PD‐1 ligands expressed on myeloid‐derived APC in the CNS regulate T‐cell responses in EAE

Abstract
Disease progression in experimental autoimmune encephalomyelitis (EAE) is regulated by programmed death receptor 1 (PD‐1) and its ligands, B7‐H1 (programmed death ligand 1 (PD‐L1)) and B7‐DC (PD‐L2). B7‐H1 and B7‐DC have negative regulatory effects upon binding PD‐1 on activated T cells and B7‐H1 deficiency increases severity of both diabetes and EAE. However, the role of PD‐L expression on different APC in the CNS in regulating local T‐cell function during relapsing EAE has not been examined.
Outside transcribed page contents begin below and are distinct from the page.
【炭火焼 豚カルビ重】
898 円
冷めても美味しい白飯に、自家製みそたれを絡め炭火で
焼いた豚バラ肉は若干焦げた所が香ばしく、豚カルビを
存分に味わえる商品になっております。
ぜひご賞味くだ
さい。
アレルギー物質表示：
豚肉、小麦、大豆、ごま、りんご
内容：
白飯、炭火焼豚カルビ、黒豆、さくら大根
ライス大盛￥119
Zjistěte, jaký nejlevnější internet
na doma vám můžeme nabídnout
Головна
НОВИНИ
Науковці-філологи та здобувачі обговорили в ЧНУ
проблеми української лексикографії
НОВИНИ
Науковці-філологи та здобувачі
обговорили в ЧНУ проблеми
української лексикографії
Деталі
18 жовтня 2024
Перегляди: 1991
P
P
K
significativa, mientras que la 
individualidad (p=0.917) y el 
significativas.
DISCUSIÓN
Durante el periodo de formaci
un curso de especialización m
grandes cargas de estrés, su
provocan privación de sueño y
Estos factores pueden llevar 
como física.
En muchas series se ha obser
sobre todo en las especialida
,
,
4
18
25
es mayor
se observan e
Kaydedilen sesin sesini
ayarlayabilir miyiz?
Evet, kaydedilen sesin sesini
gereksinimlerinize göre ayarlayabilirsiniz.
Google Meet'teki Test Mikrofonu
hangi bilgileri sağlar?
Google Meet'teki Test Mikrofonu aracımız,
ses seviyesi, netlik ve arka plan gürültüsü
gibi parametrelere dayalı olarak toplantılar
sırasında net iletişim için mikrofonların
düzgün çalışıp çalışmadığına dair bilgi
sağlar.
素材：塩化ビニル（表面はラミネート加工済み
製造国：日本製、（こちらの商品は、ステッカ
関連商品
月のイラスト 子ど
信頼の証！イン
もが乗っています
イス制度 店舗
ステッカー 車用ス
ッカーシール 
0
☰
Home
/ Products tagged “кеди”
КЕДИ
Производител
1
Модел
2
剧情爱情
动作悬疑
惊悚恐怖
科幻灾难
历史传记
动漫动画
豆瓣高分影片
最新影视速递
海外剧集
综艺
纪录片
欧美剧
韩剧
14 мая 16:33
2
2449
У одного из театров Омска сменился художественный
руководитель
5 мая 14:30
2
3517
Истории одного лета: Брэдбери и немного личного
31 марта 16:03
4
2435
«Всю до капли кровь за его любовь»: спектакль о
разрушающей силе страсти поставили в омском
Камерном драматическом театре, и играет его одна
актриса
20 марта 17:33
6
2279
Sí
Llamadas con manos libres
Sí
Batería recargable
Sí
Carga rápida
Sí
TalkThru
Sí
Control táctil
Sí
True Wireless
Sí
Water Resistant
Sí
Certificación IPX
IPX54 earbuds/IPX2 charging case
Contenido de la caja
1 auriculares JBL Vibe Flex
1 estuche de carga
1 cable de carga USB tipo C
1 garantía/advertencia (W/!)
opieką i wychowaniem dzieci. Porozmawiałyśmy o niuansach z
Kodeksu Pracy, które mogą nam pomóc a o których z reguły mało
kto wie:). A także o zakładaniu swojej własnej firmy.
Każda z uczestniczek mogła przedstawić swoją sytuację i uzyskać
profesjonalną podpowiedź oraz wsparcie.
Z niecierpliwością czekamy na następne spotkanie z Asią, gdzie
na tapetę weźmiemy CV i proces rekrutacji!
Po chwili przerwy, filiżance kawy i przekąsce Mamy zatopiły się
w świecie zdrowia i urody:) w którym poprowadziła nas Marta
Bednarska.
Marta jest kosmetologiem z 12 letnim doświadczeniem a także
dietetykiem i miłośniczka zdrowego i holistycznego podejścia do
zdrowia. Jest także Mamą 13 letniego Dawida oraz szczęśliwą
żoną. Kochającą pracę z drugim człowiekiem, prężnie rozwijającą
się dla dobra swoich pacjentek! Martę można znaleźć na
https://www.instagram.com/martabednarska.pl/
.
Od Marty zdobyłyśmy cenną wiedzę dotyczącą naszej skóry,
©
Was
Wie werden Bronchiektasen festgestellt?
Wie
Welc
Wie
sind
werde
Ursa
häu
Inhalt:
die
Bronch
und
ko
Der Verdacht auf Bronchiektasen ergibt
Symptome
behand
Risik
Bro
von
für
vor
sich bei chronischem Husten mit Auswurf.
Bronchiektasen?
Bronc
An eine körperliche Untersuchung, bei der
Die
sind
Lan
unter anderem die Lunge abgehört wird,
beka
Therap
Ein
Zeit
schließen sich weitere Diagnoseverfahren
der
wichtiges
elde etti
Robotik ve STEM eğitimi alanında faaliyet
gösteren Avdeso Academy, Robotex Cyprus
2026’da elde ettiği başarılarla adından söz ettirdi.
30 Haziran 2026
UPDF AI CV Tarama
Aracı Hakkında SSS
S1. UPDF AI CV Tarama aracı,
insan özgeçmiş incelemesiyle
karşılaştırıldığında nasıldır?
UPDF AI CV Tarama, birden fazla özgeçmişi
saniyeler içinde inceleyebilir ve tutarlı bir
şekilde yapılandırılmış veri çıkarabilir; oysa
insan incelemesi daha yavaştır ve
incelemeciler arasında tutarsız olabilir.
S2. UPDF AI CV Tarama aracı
Our data show that the majority of CNS CD4+ T cells isolated during acute EAE are PD‐1+, and T cells specific for relapse‐associated epitopes express PD‐1 upon antigen stimulation in the CNS. B7‐H1 and B7‐DC are differentially expressed on discrete APC populations in the inflamed CNS. B7‐H1 and PD‐1 have mainly inhibitory functions on CNS T cells. B7‐H1 negatively regulates the stimulation of activated PD‐1+ TH cells, in co‐cultures with microglia and different CNS‐infiltrating APC presenting endogenously processed peptides. The preponderance of IFN‐γ+ versus IL‐17+ T cells in the CNS of B7‐H1−/− mice suggests that B7‐H1 more selectively suppresses TH‐1 than TH‐17 responses in vivo. In contrast, blockade of B7‐DC has less pronounced regulatory effects. Overall, the results demonstrate that B7‐H1 expressed by CNS myeloid APC negatively regulates T‐cell activation during acute relapsing EAE.